April 10, 2001 (Pleasanton, CA) - Wright Williams & Kelly (WWK) announced today the availability of its Critical Path Supply Chain Analysis™ white paper. The white paper is available at no charge from WWK's web site at http://www.wwk.com under the "What's New" section.

"Managers often view supply chain management as an effort to 'pin the blame' for supply chain issues on someone else. They are looking to fix the problem with their suppliers," reports Daren L. Dance, WWK's VP of Technology. "However, they may be looking in the wrong direction. The problem may be inaccurate demand forecasts from their customers."

"External events have internal consequences. Our Critical Path Supply Chain Analysis™ helps management understand the risks and other internal consequences of supply chain issues, even if those issues are outside their control. With a clear understanding of internal risks and consequences, management is in a much better position to structure effective supply chain solutions and validate customers' demand forecasts."

Effective control of the flow of components and materials to the manufacturing or assembly line is a key to cost effective manufacturing. In an optimal supply chain, materials and components are received just-in-time to enable lean manufacturing, i.e., the right product, in the right place, at the right time, at the lowest possible cost. Critical Path Supply Chain Analysis™ is a methodology that identifies the supply chains with the highest potential to interrupt manufacturing and explores the risks of interruption. This methodology becomes the foundation for a corrective supply chain solution.
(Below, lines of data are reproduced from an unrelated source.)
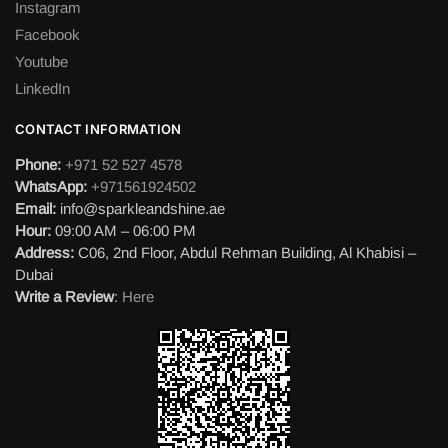
Instagram
Facebook
Youtube
LinkedIn
CONTACT INFORMATION
Phone:
+971 52 527 4578
WhatsApp:
+971561924502
Email:
info@sparkleandshine.ae
Hour:
09:00 AM – 06:00 PM
Address:
C06, 2nd Floor, Abdul Rehman Building, Al Khabisi –
Dubai
Write a Review
:
Here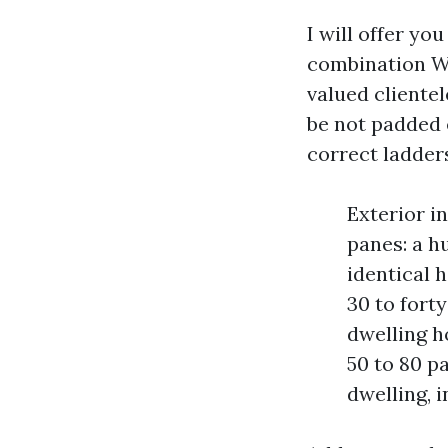
I will offer yo
combination Wi
valued cliente
be not padded 
correct ladder
Exterior i
panes: a h
identical 
30 to fort
dwelling h
50 to 80 p
dwelling, 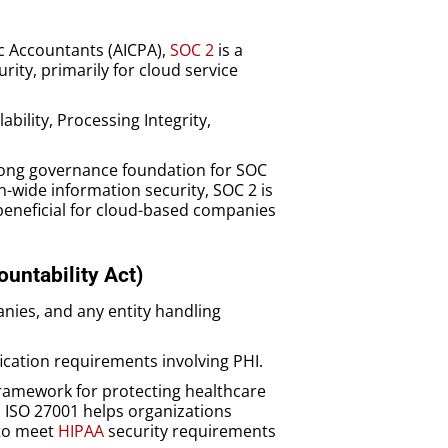
ic Accountants (AICPA),
SOC 2
is a
ty, primarily for cloud service
lability, Processing Integrity,
trong governance foundation for SOC
-wide information security, SOC 2 is
beneficial for cloud-based companies
ountability Act)
nies, and any entity handling
fication requirements involving PHI.
framework for protecting healthcare
. ISO 27001 helps organizations
 to meet
HIPAA
security requirements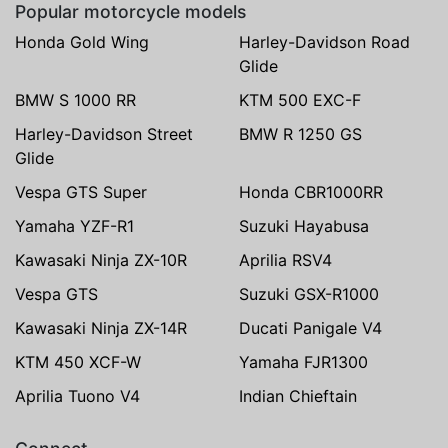
Popular motorcycle models
Honda Gold Wing
Harley-Davidson Road
Glide
BMW S 1000 RR
KTM 500 EXC-F
Harley-Davidson Street
BMW R 1250 GS
Glide
Vespa GTS Super
Honda CBR1000RR
Yamaha YZF-R1
Suzuki Hayabusa
Kawasaki Ninja ZX-10R
Aprilia RSV4
Vespa GTS
Suzuki GSX-R1000
Kawasaki Ninja ZX-14R
Ducati Panigale V4
KTM 450 XCF-W
Yamaha FJR1300
Aprilia Tuono V4
Indian Chieftain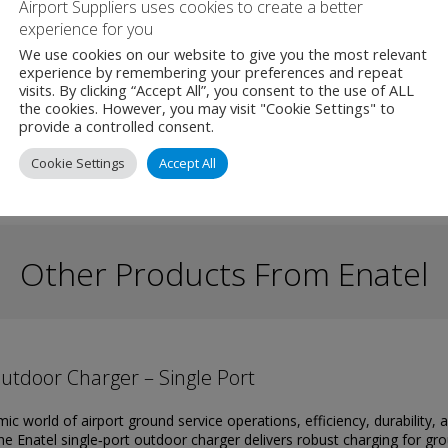
Airport Suppliers uses cookies to create a better
install.
experience for you
We use cookies on our website to give you the most relevant
experience by remembering your preferences and repeat
visits. By clicking “Accept All”, you consent to the use of ALL
the cookies. However, you may visit "Cookie Settings" to
provide a controlled consent.
Cookie Settings
Accept All
Other Products From Enatel
utdoor Charger – Single Port
ic world of airport ground service operations, efficiency, durability, a
The Enatel single‑port outdoor charger delivers robust charging for gr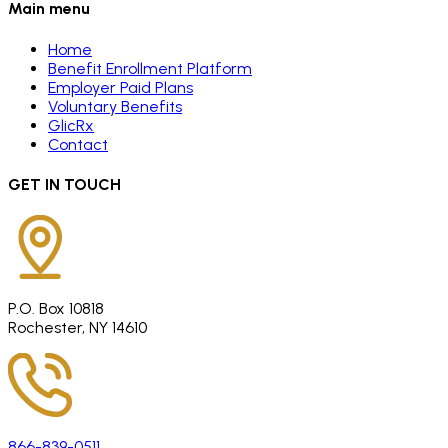
Main menu
Home
Benefit Enrollment Platform
Employer Paid Plans
Voluntary Benefits
GlicRx
Contact
GET IN TOUCH
P.O. Box 10818
Rochester, NY 14610
866-839-0511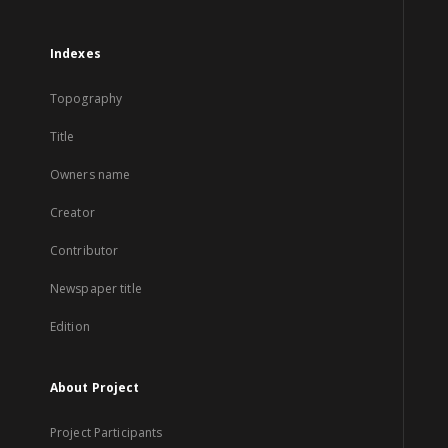
Indexes
Topography
Title
Owners name
Creator
Contributor
Newspaper title
Edition
About Project
Project Participants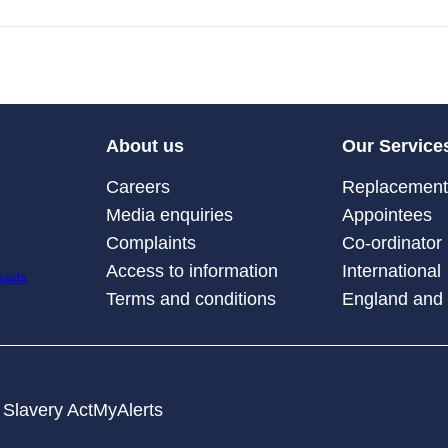
About us
Our Service
Careers
Replacement 
Media enquiries
Appointees
Complaints
Co-ordinator
Access to information
International
Terms and conditions
England and
Slavery Act
MyAlerts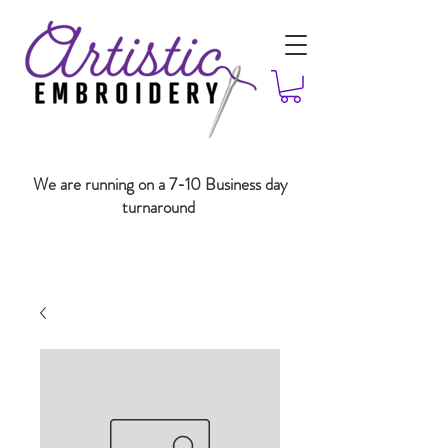
We are running on a 7-10 Business day
turnaround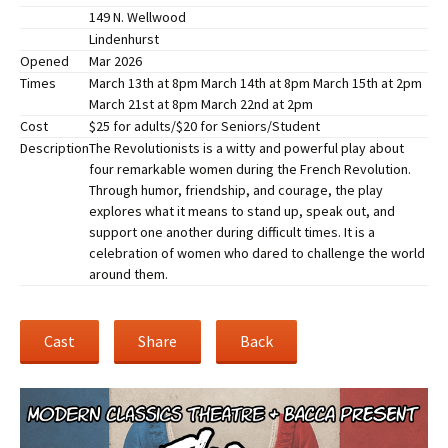
149 N. Wellwood
Lindenhurst
Opened
Mar 2026
Times
March 13th at 8pm March 14th at 8pm March 15th at 2pm
March 21st at 8pm March 22nd at 2pm
Cost
$25 for adults/$20 for Seniors/Student
Description
The Revolutionists is a witty and powerful play about
four remarkable women during the French Revolution.
Through humor, friendship, and courage, the play
explores what it means to stand up, speak out, and
support one another during difficult times. It is a
celebration of women who dared to challenge the world
around them.
Cast
Share
Back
In the white paper, WWK analyzes a semiconductor supply chain from wafer fabrication through final assembled board test. For each stage in the supply chain WWK considers cost, yield, variability, and cycle time. Each stage also includes transportation and handling to the next stage. Some of the management questions that can be answered from this type of analysis include:

  • How much lead-time must be provided to insure sufficient supplies of tested boards?
  • How many wafers should be started to provide sufficient supplies of tested boards?
  • How much time could alternate sources save?
  • At which stages would alternate sources be most beneficial?
  • How much time could accelerated transportation methods save?
  • What is the average cost per good board shipped (Cost of Ownership)?